In this study, we report the clinical presentation, response to medical treatment, and long-term follow-up of 26 patients with prolactinoma (15 macro- and 11 micro-adenomas) diagnosed at the age of 7-17 yr. All patients were first treated with bromocriptine (BRC) at doses ranging from 2.5-20 mg/day orally. BRC was discontinued for intolerance and/or resistance to the drug and was replaced by quinagolide (CV) at doses ranging from 0.075-0.6 mg/day or by cabergoline at doses ranging from 0.5-3.5 mg/week orally. Two patients received external conventional radiotherapy after surgery. In 7 prepubertal males and 6 females with macroprolactinoma, headache and/or visual defects were the first symptoms. All females presented with primary or secondary amenorrhea. Growth arrest was observed in a male patient with microadenoma, whereas all the remaining patients had normal heights, and pubertal development was appropriate for their age. Spontaneous or provocative galactorrhea was observed in 12 patients (3 males and 9 females) and gynecomastia in 4 males. Mean serum PRL concentration (+/-SE) at the time of diagnosis was 1080 +/- 267 microg/L in patients with macroadenoma and 155 +/- 38 microg/L in patients with microadenoma. In 10 patients, BRC normalized PRL levels and caused variable, but significant, tumor shrinkage. CV normalized PRL concentrations and reduced tumor size in 5 patients. Cabergoline normalized PRL concentrations in 7 of 10 patients resistant to CV. Pregnancy occurred in 2 patients while on treatment. Pregnancies were uncomplicated, and the patients delivered normal newborns at term. Only 4 patients are still moderately hyperprolactinemic. Impairment of other pituitary hormone secretion was documented at the time of diagnosis in 7 patients, 5 of whom underwent surgery. Four patients became GH deficient in adult age. In conclusion, the medical treatment with dopaminergic compounds is effective and safe in patients with prolactinoma with onset in childhood, allowing preservation of the anterior pituitary function.

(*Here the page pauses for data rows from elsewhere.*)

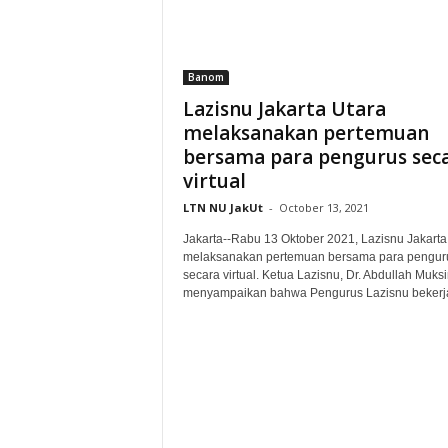
U
t
a
r
Banom
a
Lazisnu Jakarta Utara
melaksanakan pertemuan
bersama para pengurus sec
virtual
LTN NU JakUt
-
October 13, 2021
Jakarta--Rabu 13 Oktober 2021, Lazisnu Jakarta
melaksanakan pertemuan bersama para pengur
secara virtual. Ketua Lazisnu, Dr. Abdullah Muks
menyampaikan bahwa Pengurus Lazisnu bekerja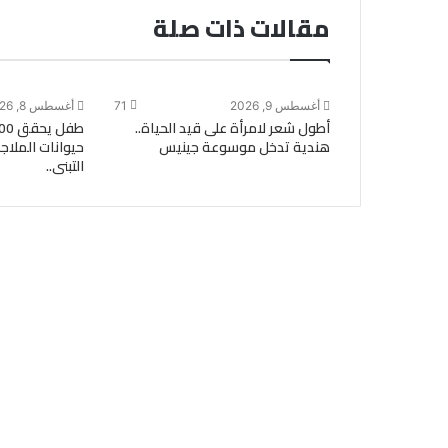
مقالات ذات صلة
أغسطس 9, 2026
71
أغسطس 8, 2026
أطول شعر لامرأة على قيد الحياة..
هندية تدخل موسوعة جينيس
حيوانات الملا
التبنى..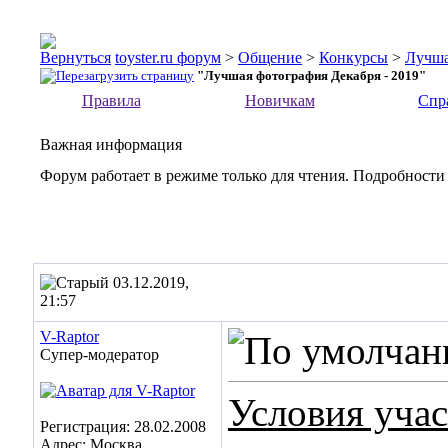
toyster.ru форум
>
Общение
>
Конкурсы
>
Лучша
"Лучшая фотография Декабря - 2019"
Правила
Новичкам
Спр
Важная информация
Форум работает в режиме только для чтения. Подробности
03.12.2019,
21:57
V-Raptor
Супер-модератор
Условия уча
Регистрация: 28.02.2008
Адрес: Москва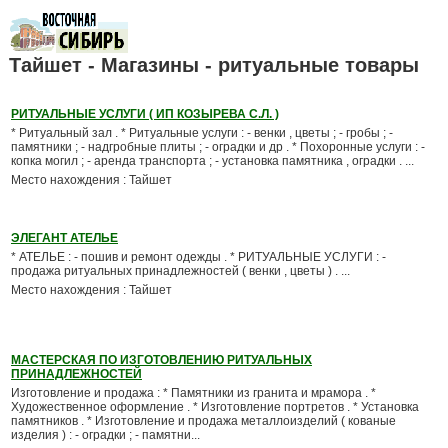
Тайшет - Магазины - ритуальные товары
РИТУАЛЬНЫЕ УСЛУГИ ( ИП КОЗЫРЕВА С.Л. )
* Ритуальный зал . * Ритуальные услуги : - венки , цветы ; - гробы ; -
памятники ; - надгробные плиты ; - оградки и др . * Похоронные услуги : -
копка могил ; - аренда транспорта ; - установка памятника , оградки . ...
Место нахождения : Тайшет
ЭЛЕГАНТ АТЕЛЬЕ
* АТЕЛЬЕ : - пошив и ремонт одежды . * РИТУАЛЬНЫЕ УСЛУГИ : -
продажа ритуальных принадлежностей ( венки , цветы ) . ...
Место нахождения : Тайшет
МАСТЕРСКАЯ ПО ИЗГОТОВЛЕНИЮ РИТУАЛЬНЫХ
ПРИНАДЛЕЖНОСТЕЙ
Изготовление и продажа : * Памятники из гранита и мрамора . *
Художественное оформление . * Изготовление портретов . * Установка
памятников . * Изготовление и продажа металлоизделий ( кованые
изделия ) : - оградки ; - памятни...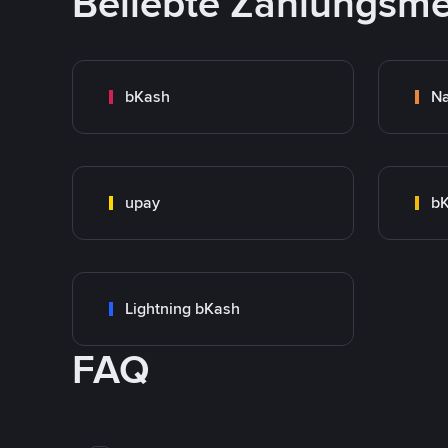
Beliebte Zahlungsm
bKash
N
upay
bK
Lightning bKash
FAQ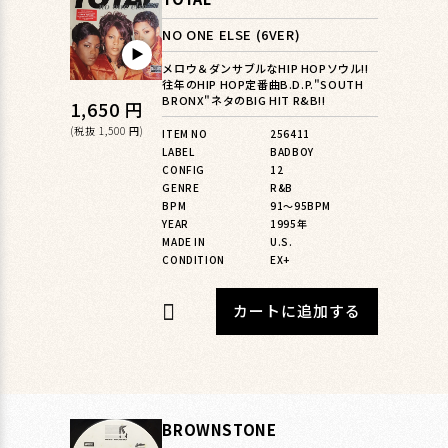
NO ONE ELSE (6VER)
▶︎
メロウ＆ダンサブルなHIP HOPソウル!!
往年のHIP HOP定番曲B.D.P."SOUTH
BRONX"ネタのBIG HIT R&B!!
通
1,650 円
常
(税抜 1,500 円)
ITEM NO
256411
LABEL
BADBOY
価
CONFIG
12
格
GENRE
R&B
BPM
91〜95BPM
YEAR
1995年
MADE IN
U.S.
CONDITION
EX+
カートに追加する
BROWNSTONE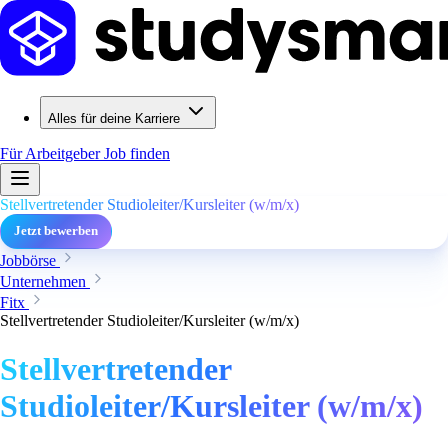
Alles für deine Karriere
Für Arbeitgeber
Job finden
Stellvertretender Studioleiter/Kursleiter (w/m/x)
Jetzt bewerben
Jobbörse
Unternehmen
Fitx
Stellvertretender Studioleiter/Kursleiter (w/m/x)
Stellvertretender
Studioleiter/Kursleiter (w/m/x)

在本研究中,我们报告了26例7至17岁诊断为泌乳素瘤(15例大腺瘤和11例微腺瘤)患者的临床表现、药物治疗反应及长期随访情况。所有患者均首先口服溴隐亭(BRC)治疗,剂量为2.5至20毫克/天。因不耐受和/或对药物耐药而停用BRC后,换用剂量为0.075至0.6毫克/天的喹高利特(CV)或剂量为0.5至3.5毫克/周的卡麦角林口服。2例患者术后接受了外照射常规放疗。在7例青春期前男性和6例患有大泌乳素瘤的女性中,头痛和/或视力缺陷是首发症状。所有女性均表现为原发性或继发性闭经。1例微腺瘤男性患者出现生长停滞,而其余所有患者身高正常,青春期发育与年龄相符。12例患者(3例男性和9例女性)出现自发性或激发性溢乳,4例男性出现乳腺增生。大腺瘤患者诊断时血清泌乳素(PRL)浓度均值(±标准误)为1080±267微克/升,微腺瘤患者为155±38微克/升。10例患者中,BRC使PRL水平恢复正常并导致不同程度但显著的肿瘤缩小。CV使5例患者的PRL浓度恢复正常并减小了肿瘤大小。在10例对CV耐药的患者中,卡麦角林使7例患者的PRL浓度恢复正常。2例患者在治疗期间怀孕。妊娠过程顺利,患者足月分娩正常新生儿。仅4例患者仍有中度高泌乳素血症。7例患者在诊断时记录有其他垂体激素分泌受损,其中5例接受了手术。4例患者成年后出现生长激素缺乏。总之,多巴胺能化合物药物治疗对儿童期起病的泌乳素瘤患者有效且安全,可保留垂体前叶功能。